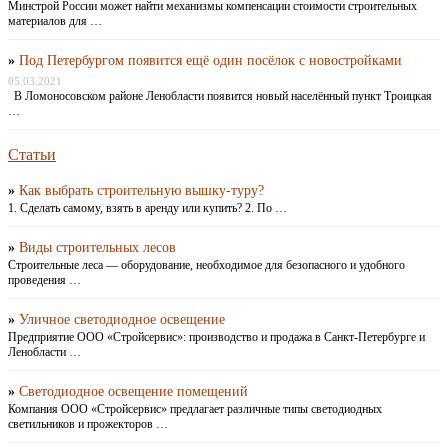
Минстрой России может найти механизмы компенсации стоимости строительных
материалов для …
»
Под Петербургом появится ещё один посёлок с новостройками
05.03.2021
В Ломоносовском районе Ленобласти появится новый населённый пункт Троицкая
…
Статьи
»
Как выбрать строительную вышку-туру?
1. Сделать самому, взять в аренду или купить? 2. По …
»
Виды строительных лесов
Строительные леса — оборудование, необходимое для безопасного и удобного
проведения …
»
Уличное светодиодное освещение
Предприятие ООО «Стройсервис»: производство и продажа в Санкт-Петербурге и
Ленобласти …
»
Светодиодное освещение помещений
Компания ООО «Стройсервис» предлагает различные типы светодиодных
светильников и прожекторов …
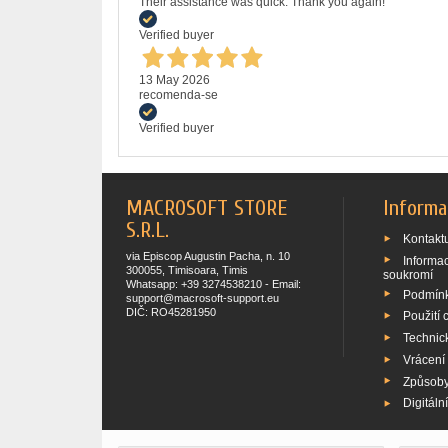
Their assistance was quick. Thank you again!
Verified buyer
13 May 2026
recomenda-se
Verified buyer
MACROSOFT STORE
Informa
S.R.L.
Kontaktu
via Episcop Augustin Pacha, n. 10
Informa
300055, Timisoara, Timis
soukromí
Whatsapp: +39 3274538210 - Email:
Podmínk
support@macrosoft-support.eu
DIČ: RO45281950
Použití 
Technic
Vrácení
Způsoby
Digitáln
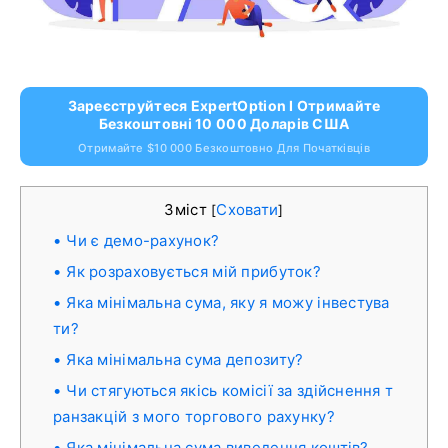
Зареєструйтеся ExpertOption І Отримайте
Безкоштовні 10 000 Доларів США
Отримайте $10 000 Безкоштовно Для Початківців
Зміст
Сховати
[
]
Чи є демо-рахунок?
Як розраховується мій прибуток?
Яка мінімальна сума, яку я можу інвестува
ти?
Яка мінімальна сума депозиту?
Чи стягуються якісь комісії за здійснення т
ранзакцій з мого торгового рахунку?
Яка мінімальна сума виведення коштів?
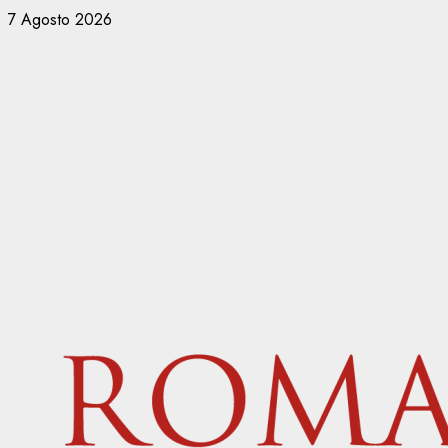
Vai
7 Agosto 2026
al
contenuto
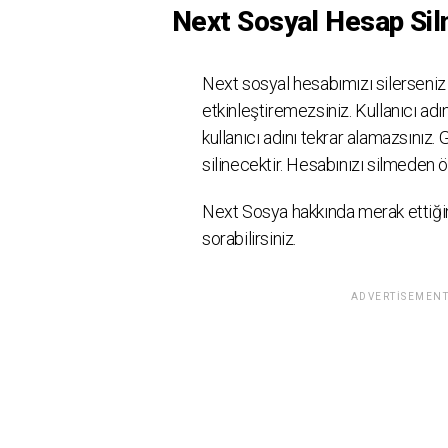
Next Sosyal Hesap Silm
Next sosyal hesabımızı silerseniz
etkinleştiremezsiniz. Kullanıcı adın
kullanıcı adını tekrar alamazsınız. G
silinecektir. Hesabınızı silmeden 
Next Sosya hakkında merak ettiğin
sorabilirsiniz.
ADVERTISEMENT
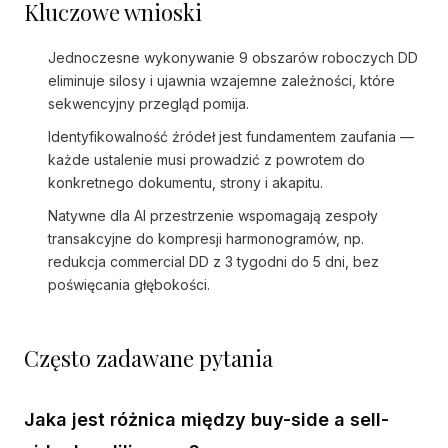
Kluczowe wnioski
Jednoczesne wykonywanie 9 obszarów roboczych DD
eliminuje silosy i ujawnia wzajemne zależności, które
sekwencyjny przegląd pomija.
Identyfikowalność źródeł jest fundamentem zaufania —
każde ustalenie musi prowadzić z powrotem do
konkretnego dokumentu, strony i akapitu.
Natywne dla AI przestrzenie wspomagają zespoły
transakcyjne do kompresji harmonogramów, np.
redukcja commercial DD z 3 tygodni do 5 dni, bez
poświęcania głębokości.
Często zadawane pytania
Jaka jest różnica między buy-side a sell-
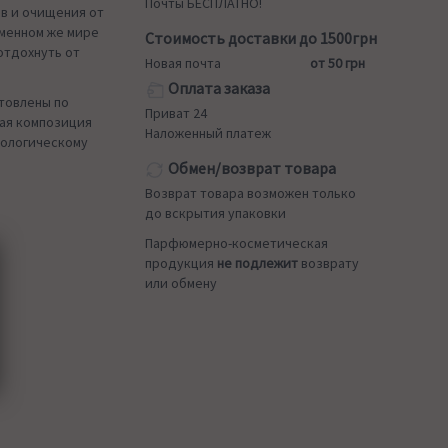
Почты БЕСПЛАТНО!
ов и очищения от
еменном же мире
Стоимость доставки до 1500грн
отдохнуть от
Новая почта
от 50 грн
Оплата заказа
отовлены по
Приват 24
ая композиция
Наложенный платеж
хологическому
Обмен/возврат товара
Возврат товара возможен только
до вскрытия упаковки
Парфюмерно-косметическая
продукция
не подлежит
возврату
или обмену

* * *

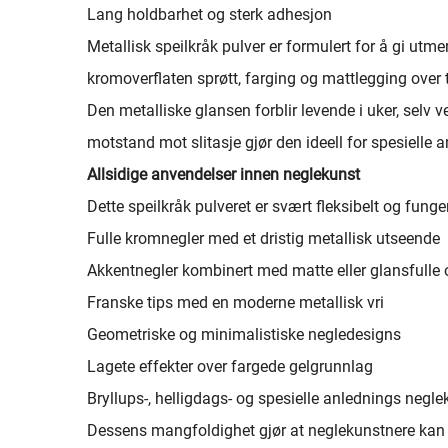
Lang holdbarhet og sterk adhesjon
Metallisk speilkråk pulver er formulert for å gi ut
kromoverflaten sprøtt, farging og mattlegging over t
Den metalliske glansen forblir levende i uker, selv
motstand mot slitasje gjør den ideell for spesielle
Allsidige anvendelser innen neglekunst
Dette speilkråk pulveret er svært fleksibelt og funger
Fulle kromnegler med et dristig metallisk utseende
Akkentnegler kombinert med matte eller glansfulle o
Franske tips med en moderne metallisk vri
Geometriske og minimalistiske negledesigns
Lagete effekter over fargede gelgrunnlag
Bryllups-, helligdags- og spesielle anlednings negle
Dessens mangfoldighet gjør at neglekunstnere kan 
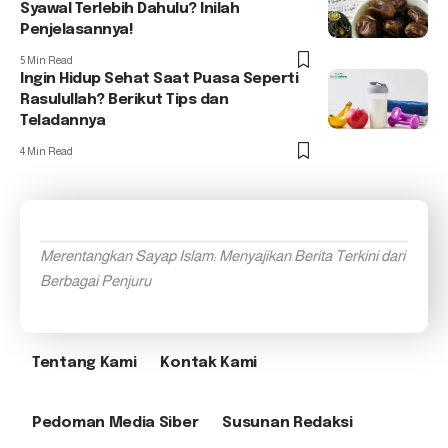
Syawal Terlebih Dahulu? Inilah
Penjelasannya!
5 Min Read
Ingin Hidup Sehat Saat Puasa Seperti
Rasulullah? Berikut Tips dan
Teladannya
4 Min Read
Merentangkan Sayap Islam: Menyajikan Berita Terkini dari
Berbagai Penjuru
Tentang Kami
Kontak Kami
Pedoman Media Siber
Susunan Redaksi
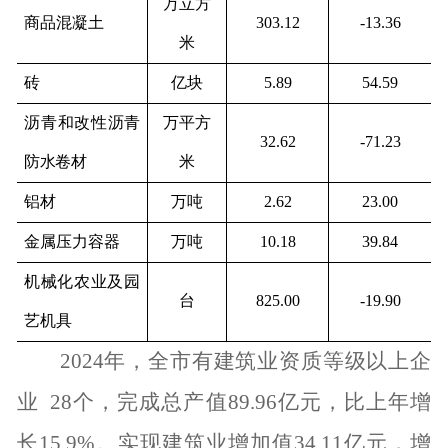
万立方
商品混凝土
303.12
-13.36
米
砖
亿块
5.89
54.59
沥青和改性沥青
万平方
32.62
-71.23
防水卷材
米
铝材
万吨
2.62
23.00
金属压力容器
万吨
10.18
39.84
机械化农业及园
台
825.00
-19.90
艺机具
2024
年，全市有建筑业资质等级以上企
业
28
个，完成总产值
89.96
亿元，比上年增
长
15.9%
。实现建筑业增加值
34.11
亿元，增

YOUR INSTRUCTIONS: Looking above, find the stretch of lines that opens with the one holding "Яка мінімальна сума, яку я можу інвестува" and closes with the one holding "Почты БЕСПЛАТНО!". Copy it exactly, pictures excluded.

REPLY TO THE EXERCISE:
Яка мінімальна сума, яку я можу інвестува
ти?
Яка мінімальна сума депозиту?
Чи стягуються якісь комісії за здійснення т
ранзакцій з мого торгового рахунку?
Яка мінімальна сума виведення коштів?
Vai
7 Agosto 2026
al
contenuto
Next Sosyal Hesap Silm
Next sosyal hesabımızı silerseniz
etkinleştiremezsiniz. Kullanıcı adın
kullanıcı adını tekrar alamazsınız. G
silinecektir. Hesabınızı silmeden 
Next Sosya hakkında merak ettiğin
sorabilirsiniz.
ADVERTISEMENT
Kluczowe wnioski
Jednoczesne wykonywanie 9 obszarów roboczych DD
eliminuje silosy i ujawnia wzajemne zależności, które
sekwencyjny przegląd pomija.
Identyfikowalność źródeł jest fundamentem zaufania —
każde ustalenie musi prowadzić z powrotem do
konkretnego dokumentu, strony i akapitu.
Natywne dla AI przestrzenie wspomagają zespoły
transakcyjne do kompresji harmonogramów, np.
redukcja commercial DD z 3 tygodni do 5 dni, bez
poświęcania głębokości.
Często zadawane pytania
Jaka jest różnica między buy-side a sell-
Почты БЕСПЛАТНО!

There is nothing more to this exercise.